# What to work on
Return all of the material, keeping each line exactly as it is.

──────────

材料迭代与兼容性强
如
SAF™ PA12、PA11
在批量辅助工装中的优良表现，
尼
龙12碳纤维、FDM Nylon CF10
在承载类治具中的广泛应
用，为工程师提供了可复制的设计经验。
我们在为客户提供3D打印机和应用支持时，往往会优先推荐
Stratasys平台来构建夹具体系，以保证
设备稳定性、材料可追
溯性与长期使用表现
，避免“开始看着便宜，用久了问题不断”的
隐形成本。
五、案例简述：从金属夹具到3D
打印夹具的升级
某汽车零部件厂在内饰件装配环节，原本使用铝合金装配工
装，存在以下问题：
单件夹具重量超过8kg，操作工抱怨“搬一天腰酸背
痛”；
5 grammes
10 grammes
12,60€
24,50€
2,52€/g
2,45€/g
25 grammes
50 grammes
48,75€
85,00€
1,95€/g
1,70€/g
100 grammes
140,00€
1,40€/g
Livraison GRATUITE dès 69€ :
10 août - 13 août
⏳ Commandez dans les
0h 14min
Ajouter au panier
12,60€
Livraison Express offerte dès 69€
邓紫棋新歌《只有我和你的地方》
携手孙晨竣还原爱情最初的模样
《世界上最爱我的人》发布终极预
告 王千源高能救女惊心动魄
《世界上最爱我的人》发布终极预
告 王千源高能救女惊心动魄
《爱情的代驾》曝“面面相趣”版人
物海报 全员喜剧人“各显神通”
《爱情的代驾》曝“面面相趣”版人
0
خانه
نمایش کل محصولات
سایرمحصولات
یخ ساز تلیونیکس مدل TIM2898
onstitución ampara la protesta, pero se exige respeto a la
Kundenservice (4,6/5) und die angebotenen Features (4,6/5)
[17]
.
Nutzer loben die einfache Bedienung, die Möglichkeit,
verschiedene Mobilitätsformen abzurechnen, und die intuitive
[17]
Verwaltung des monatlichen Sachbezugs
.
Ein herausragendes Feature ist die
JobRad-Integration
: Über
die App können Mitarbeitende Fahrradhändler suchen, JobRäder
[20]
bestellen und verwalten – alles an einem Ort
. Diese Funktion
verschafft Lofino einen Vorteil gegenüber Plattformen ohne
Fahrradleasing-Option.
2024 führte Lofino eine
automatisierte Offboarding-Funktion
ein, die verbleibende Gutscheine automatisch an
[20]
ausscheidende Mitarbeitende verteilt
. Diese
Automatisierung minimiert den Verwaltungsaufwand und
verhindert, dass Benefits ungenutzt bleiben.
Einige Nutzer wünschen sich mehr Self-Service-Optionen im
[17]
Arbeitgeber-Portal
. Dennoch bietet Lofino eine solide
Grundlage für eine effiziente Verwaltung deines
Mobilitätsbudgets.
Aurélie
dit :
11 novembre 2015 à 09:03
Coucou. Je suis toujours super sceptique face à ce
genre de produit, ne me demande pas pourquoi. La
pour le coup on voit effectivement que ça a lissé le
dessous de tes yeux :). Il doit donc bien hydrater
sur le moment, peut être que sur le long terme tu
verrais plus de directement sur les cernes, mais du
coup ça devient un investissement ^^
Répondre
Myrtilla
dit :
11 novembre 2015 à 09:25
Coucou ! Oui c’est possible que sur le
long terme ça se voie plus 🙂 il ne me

──────────

# Written reply
材料迭代与兼容性强
如
SAF™ PA12、PA11
在批量辅助工装中的优良表现，
尼
龙12碳纤维、FDM Nylon CF10
在承载类治具中的广泛应
用，为工程师提供了可复制的设计经验。
我们在为客户提供3D打印机和应用支持时，往往会优先推荐
Stratasys平台来构建夹具体系，以保证
设备稳定性、材料可追
溯性与长期使用表现
，避免“开始看着便宜，用久了问题不断”的
隐形成本。
五、案例简述：从金属夹具到3D
打印夹具的升级
某汽车零部件厂在内饰件装配环节，原本使用铝合金装配工
装，存在以下问题：
单件夹具重量超过8kg，操作工抱怨“搬一天腰酸背
痛”；
5 grammes
10 grammes
12,60€
24,50€
2,52€/g
2,45€/g
25 grammes
50 grammes
48,75€
85,00€
1,95€/g
1,70€/g
100 grammes
140,00€
1,40€/g
Livraison GRATUITE dès 69€ :
10 août - 13 août
⏳ Commandez dans les
0h 14min
Ajouter au panier
12,60€
Livraison Express offerte dès 69€
邓紫棋新歌《只有我和你的地方》
携手孙晨竣还原爱情最初的模样
《世界上最爱我的人》发布终极预
告 王千源高能救女惊心动魄
《世界上最爱我的人》发布终极预
告 王千源高能救女惊心动魄
《爱情的代驾》曝“面面相趣”版人
物海报 全员喜剧人“各显神通”
《爱情的代驾》曝“面面相趣”版人
0
خانه
نمایش کل محصولات
سایرمحصولات
یخ ساز تلیونیکس مدل TIM2898
onstitución ampara la protesta, pero se exige respeto a la
Kundenservice (4,6/5) und die angebotenen Features (4,6/5)
[17]
.
Nutzer loben die einfache Bedienung, die Möglichkeit,
verschiedene Mobilitätsformen abzurechnen, und die intuitive
[17]
Verwaltung des monatlichen Sachbezugs
.
Ein herausragendes Feature ist die
JobRad-Integration
: Über
die App können Mitarbeitende Fahrradhändler suchen, JobRäder
[20]
bestellen und verwalten – alles an einem Ort
. Diese Funktion
verschafft Lofino einen Vorteil gegenüber Plattformen ohne
Fahrradleasing-Option.
2024 führte Lofino eine
automatisierte Offboarding-Funktion
ein, die verbleibende Gutscheine automatisch an
[20]
ausscheidende Mitarbeitende verteilt
. Diese
Automatisierung minimiert den Verwaltungsaufwand und
verhindert, dass Benefits ungenutzt bleiben.
Einige Nutzer wünschen sich mehr Self-Service-Optionen im
[17]
Arbeitgeber-Portal
. Dennoch bietet Lofino eine solide
Grundlage für eine effiziente Verwaltung deines
Mobilitätsbudgets.
Aurélie
dit :
11 novembre 2015 à 09:03
Coucou. Je suis toujours super sceptique face à ce
genre de produit, ne me demande pas pourquoi. La
pour le coup on voit effectivement que ça a lissé le
dessous de tes yeux :). Il doit donc bien hydrater
sur le moment, peut être que sur le long terme tu
verrais plus de directement sur les cernes, mais du
coup ça devient un investissement ^^
Répondre
Myrtilla
dit :
11 novembre 2015 à 09:25
Coucou ! Oui c’est possible que sur le
long terme ça se voie plus 🙂 il ne me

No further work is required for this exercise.